= THE PROBLEM =
Would you reproduce the data below exactly, please, leaving out its images?

[Stored data]

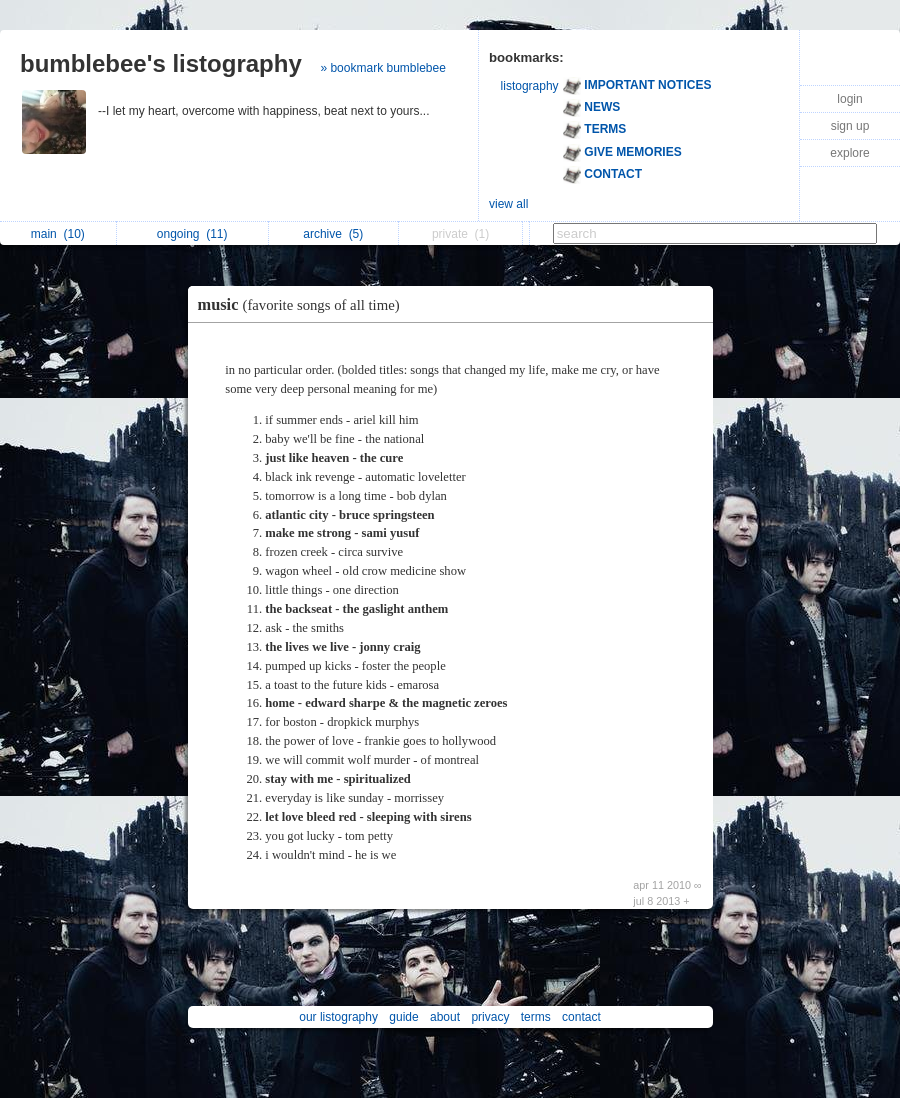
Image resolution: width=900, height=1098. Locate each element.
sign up (850, 126)
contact (581, 1017)
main (58, 234)
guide (403, 1017)
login (849, 99)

= COMPLETED EXERCISE =
Image resolution: width=900, height=1098. Locate each element.
sign up (850, 126)
contact (581, 1017)
main (58, 234)
guide (403, 1017)
login (849, 99)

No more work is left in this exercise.